#### [Exercise brief]
Exact wording is required for every entry; transcribe all of them and leave the images out.

#### [Data records]
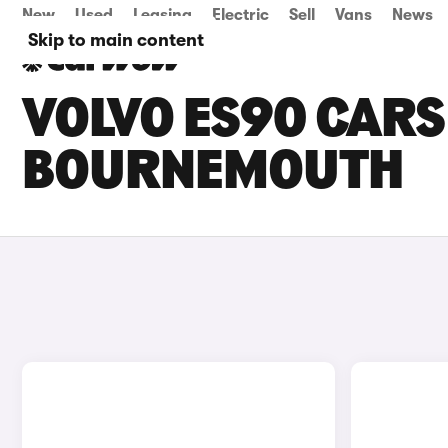
New
Used
Leasing
Electric
Sell
Vans
News
Skip to main content
VOLVO ES90 CARS 
BOURNEMOUTH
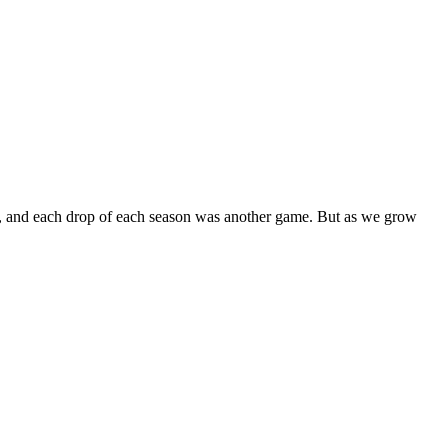
in, and each drop of each season was another game. But as we grow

#### [Response to this task]
New
Used
Leasing
Electric
Sell
Vans
News
Skip to main content
VOLVO ES90 CARS 
BOURNEMOUTH
in, and each drop of each season was another game. But as we grow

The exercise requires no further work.